This study has limitations. First, as in any meta-analysis, sample heterogeneity could not be completely avoided. Studies had diverse ascertainment schemes, with some designed to recruit dependent cases for one particular substance. Some studies recruited from the general population while others recruited potentially more extreme cases from treatment centers. Hence, over- and under-representation of phenotypes were present in contributing datasets, and the severity of dependence, degree of co-morbid dependence, and prevalence of substance exposure varied. Reduced proportions of exposed controls would reduce effective sample size and power for a study. But overall, uniform phenotype definitions were an important design feature to ameliorate effects of heterogeneity. Although some bias may have occurred, it seems unlikely to have been systematic in either direction. Similarly, it seems unlikely that systematic bias would have occurred due to differences between studies that contributed to this meta-analysis and those that declined to participate.
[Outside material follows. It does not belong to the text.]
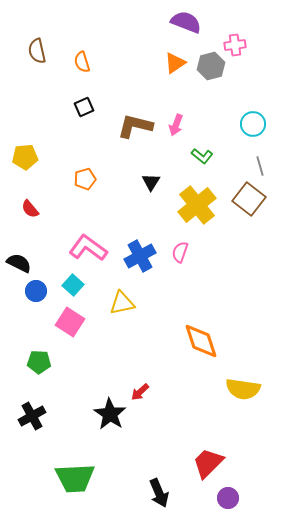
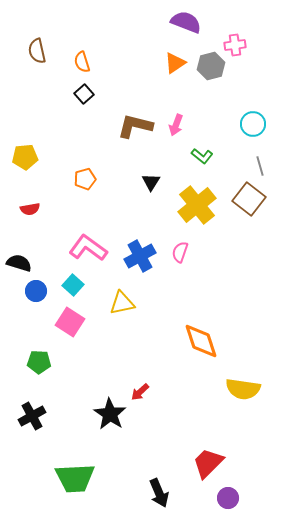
black square: moved 13 px up; rotated 18 degrees counterclockwise
red semicircle: rotated 60 degrees counterclockwise
black semicircle: rotated 10 degrees counterclockwise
Second, this project interrogated only the non-synonymous variant rs1799971. As with any statistical association, our finding may reflect a proxy association for which the true functional variant(s) remain to be recognized. Other OPRM1 variants have been associated with addiction and merit consideration for future study (Clarke et al. 2013; Hancock et al. 2015; Zhang et al. 2006a). Analyses of multiple SNPs and haplotypes will also be of future interest: recent evidence indicates an important role in heroin addiction for the haplotype structure of OPRM1, with the A allele of rs1799971 showing association only in the presence of the C allele of rs3778150 (Hancock et al. 2015). Importantly, (Hancock et al. 2015) also found that the G allele of rs1799971 is protective (A allele confers risk) on that background, agreeing with the direction of effect observed in our meta-analysis of general substance dependence.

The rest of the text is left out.